• [Transcribed page contents]:
★ ★ ★ ★ ★

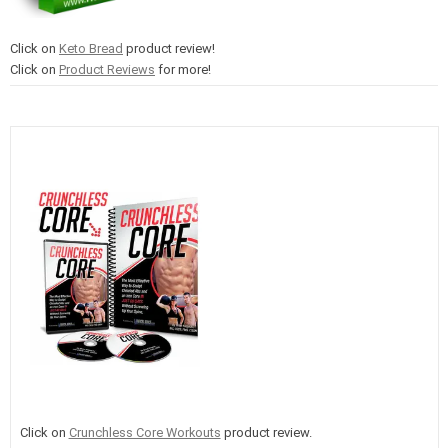
Click on
Keto Bread
product review!
Click on
Product Reviews
for more!
Click on
Crunchless Core Workouts
product review.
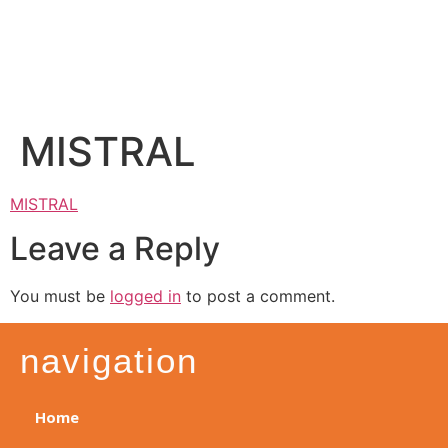
MISTRAL
MISTRAL
Leave a Reply
You must be
logged in
to post a comment.
navigation
Home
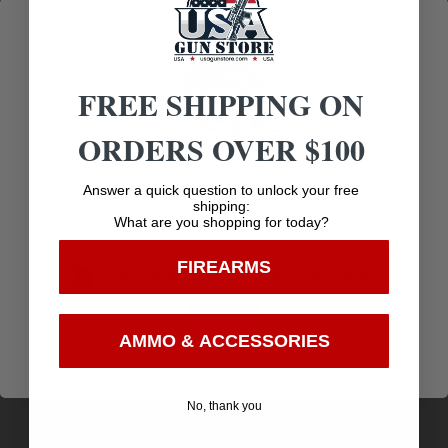
Communication
FREE SHIPPING ON
Related products
ORDERS OVER $100
Age Verification
Answer a quick question to unlock your free
shipping:
What are you shopping for today?
You must be 18 years old to visit our website.
FIREARMS
I confirm that I am 18 years old or over
Enter
AMMO & ACCESSORIES
No, thank you
TRU-CHOKE 12GA SKEET SS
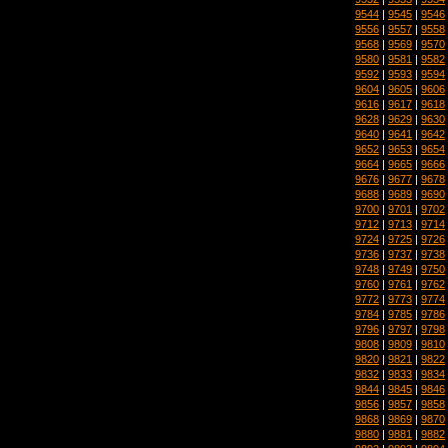
9544
|
9545
|
9546
9556
|
9557
|
9558
9568
|
9569
|
9570
9580
|
9581
|
9582
9592
|
9593
|
9594
9604
|
9605
|
9606
9616
|
9617
|
9618
9628
|
9629
|
9630
9640
|
9641
|
9642
9652
|
9653
|
9654
9664
|
9665
|
9666
9676
|
9677
|
9678
9688
|
9689
|
9690
9700
|
9701
|
9702
9712
|
9713
|
9714
9724
|
9725
|
9726
9736
|
9737
|
9738
9748
|
9749
|
9750
9760
|
9761
|
9762
9772
|
9773
|
9774
9784
|
9785
|
9786
9796
|
9797
|
9798
9808
|
9809
|
9810
9820
|
9821
|
9822
9832
|
9833
|
9834
9844
|
9845
|
9846
9856
|
9857
|
9858
9868
|
9869
|
9870
9880
|
9881
|
9882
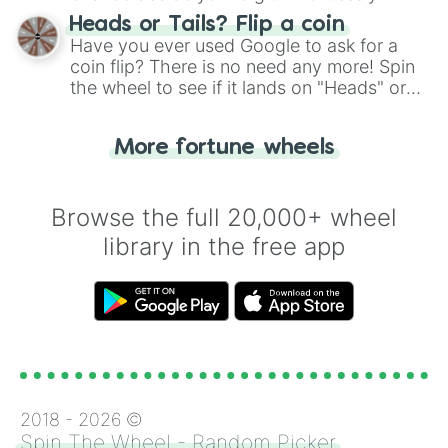
choose your next number with a spin of
Heads or Tails? Flip a coin
the wheel.
Have you ever used Google to ask for a
coin flip? There is no need any more! Spin
the wheel to see if it lands on "Heads" or
"Tails." Just like flipping a coin, let the
"Heads or Tails?" wheel make the choice
More fortune wheels
for you. Never google a coin flip anymore!
Browse the full 20,000+ wheel
library in the free app
2018 -
2026
©
Spin The Wheel - Random Picker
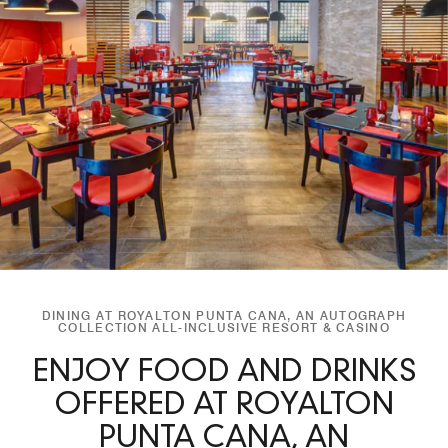
DINING AT ROYALTON PUNTA CANA, AN AUTOGRAPH
COLLECTION ALL-INCLUSIVE RESORT & CASINO
ENJOY FOOD AND DRINKS
OFFERED AT ROYALTON
PUNTA CANA, AN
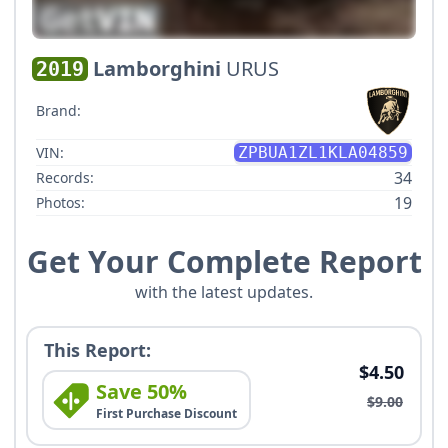
Lamborghini
URUS
2019
Brand:
VIN:
ZPBUA1ZL1KLA04859
34
Records:
19
Photos:
Get Your Complete Report
with the latest updates.
This Report:
$4.50
Save 50%
$9.00
First Purchase Discount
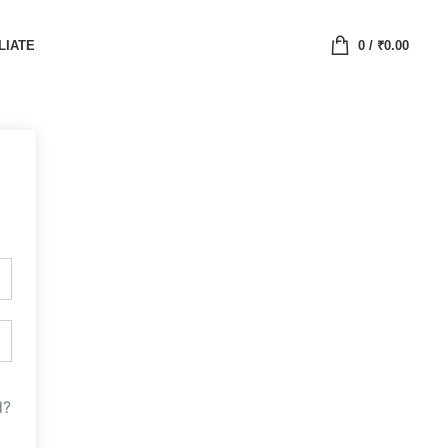
LIATE
0
/
₹
0.00
d?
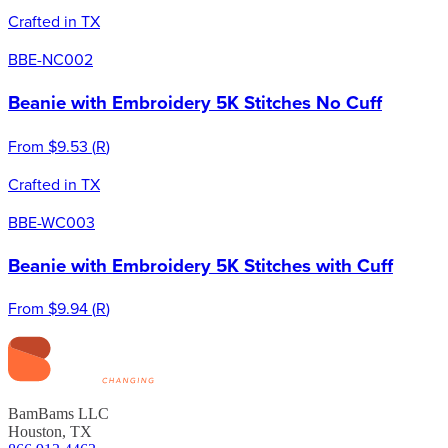
Crafted in TX
BBE-NC002
Beanie with Embroidery 5K Stitches No Cuff
From
$9.53
(
R
)
Crafted in TX
BBE-WC003
Beanie with Embroidery 5K Stitches with Cuff
From
$9.94
(
R
)
BamBams LLC
Houston, TX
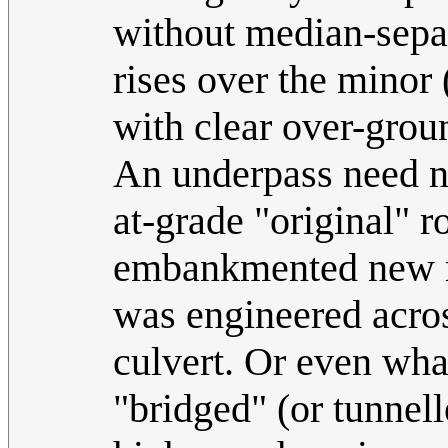
without median-separ
rises over the minor
with clear over-groun
An underpass need no
at-grade "original" r
embankmented new maj
was engineered acros
culvert. Or even wha
"bridged" (or tunnell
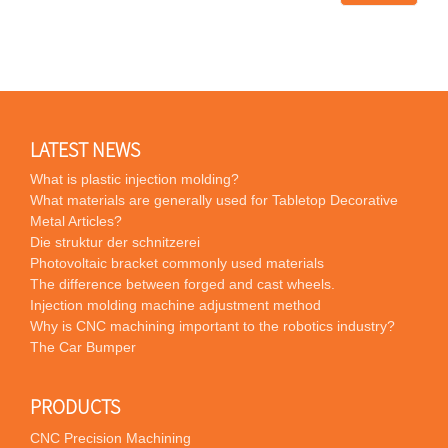
LATEST NEWS
What is plastic injection molding?
What materials are generally used for Tabletop Decorative
Metal Articles?
Die struktur der schnitzerei
Photovoltaic bracket commonly used materials
The difference between forged and cast wheels.
Injection molding machine adjustment method
Why is CNC machining important to the robotics industry?
The Car Bumper
PRODUCTS
CNC Precision Machining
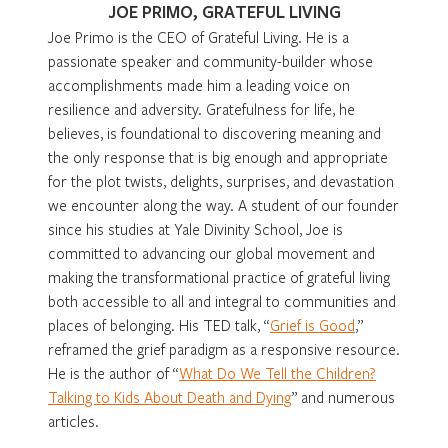
JOE PRIMO, GRATEFUL LIVING
Joe Primo is the CEO of Grateful Living. He is a
passionate speaker and community-builder whose
accomplishments made him a leading voice on
resilience and adversity. Gratefulness for life, he
believes, is foundational to discovering meaning and
the only response that is big enough and appropriate
for the plot twists, delights, surprises, and devastation
we encounter along the way. A student of our founder
since his studies at Yale Divinity School, Joe is
committed to advancing our global movement and
making the transformational practice of grateful living
both accessible to all and integral to communities and
places of belonging. His TED talk, “
Grief is Good
,”
reframed the grief paradigm as a responsive resource.
He is the author of “
What Do We Tell the Children?
Talking to Kids About Death and Dying
” and numerous
articles.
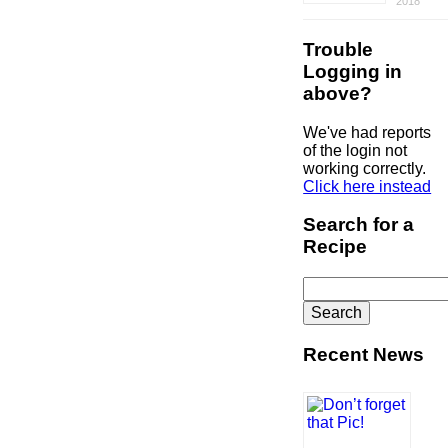
2018
Trouble
Logging in
above?
We've had reports
of the login not
working correctly.
Click here instead
Search for a
Recipe
Search
for:
Recent News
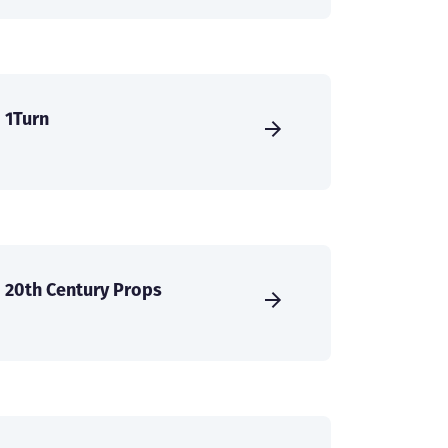
1Turn
20th Century Props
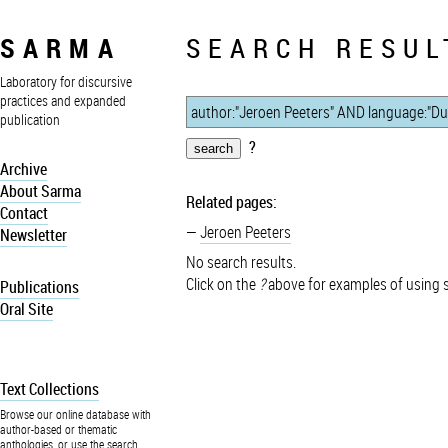
SARMA
SEARCH RESUL
Laboratory for discursive
practices and expanded
publication
?
Archive
About Sarma
Related pages:
Contact
Jeroen Peeters
Newsletter
No search results.
Click on the
?
above for examples of using 
Publications
Oral Site
Text Collections
Browse our online database with
author-based or thematic
anthologies, or use the search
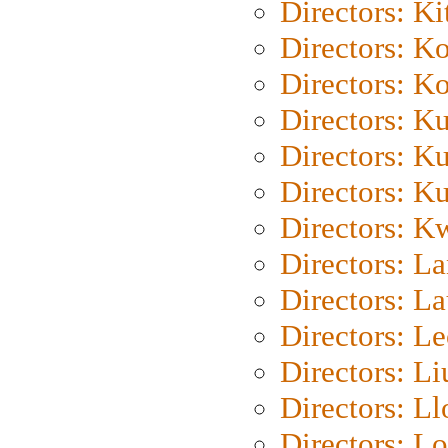
Directors: Ki
Directors: K
Directors: K
Directors: K
Directors: K
Directors: K
Directors: K
Directors: L
Directors: L
Directors: L
Directors: Li
Directors: L
Directors: Lo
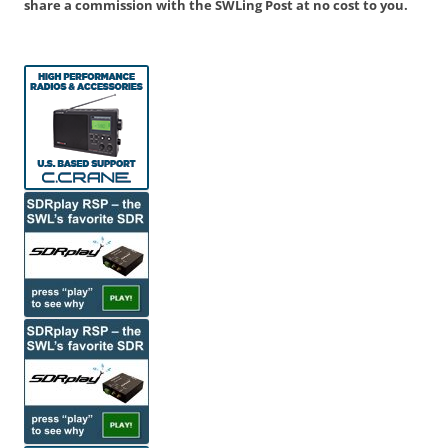
share a commission with the SWLing Post at no cost to you.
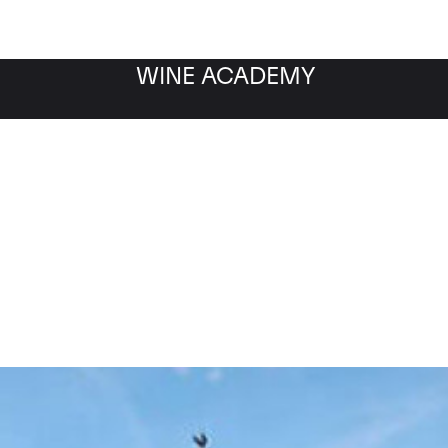
WINE ACADEMY
Blanc de Blancs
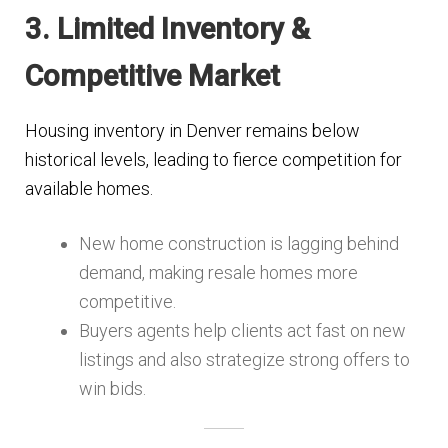
3. Limited Inventory &
Competitive Market
Housing inventory in Denver remains below
historical levels, leading to fierce competition for
available homes.
New home construction is lagging behind
demand, making resale homes more
competitive​.
Buyers agents help clients act fast on new
listings and also strategize strong offers to
win bids.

★ ★ ★ ★ ★

• [Aim of the exercise]:
With pictures omitted, repeat the entries above word for word from the line holding "JOE PRIMO, GRATEFUL LIVING" down to the line holding "anthologies, or use the search", keeping both of those lines.

• [Answer area]:
JOE PRIMO, GRATEFUL LIVING
Joe Primo is the CEO of Grateful Living. He is a
passionate speaker and community-builder whose
accomplishments made him a leading voice on
resilience and adversity. Gratefulness for life, he
believes, is foundational to discovering meaning and
the only response that is big enough and appropriate
for the plot twists, delights, surprises, and devastation
we encounter along the way. A student of our founder
since his studies at Yale Divinity School, Joe is
committed to advancing our global movement and
making the transformational practice of grateful living
both accessible to all and integral to communities and
places of belonging. His TED talk, “
Grief is Good
,”
reframed the grief paradigm as a responsive resource.
He is the author of “
What Do We Tell the Children?
Talking to Kids About Death and Dying
” and numerous
articles.
2018
Trouble
Logging in
above?
We've had reports
of the login not
working correctly.
Click here instead
Search for a
Recipe
Search
for:
Recent News
1Turn
20th Century Props
SARMA
SEARCH RESUL
Laboratory for discursive
practices and expanded
publication
?
Archive
About Sarma
Related pages:
Contact
Jeroen Peeters
Newsletter
No search results.
Click on the
?
above for examples of using 
Publications
Oral Site
Text Collections
Browse our online database with
author-based or thematic
anthologies, or use the search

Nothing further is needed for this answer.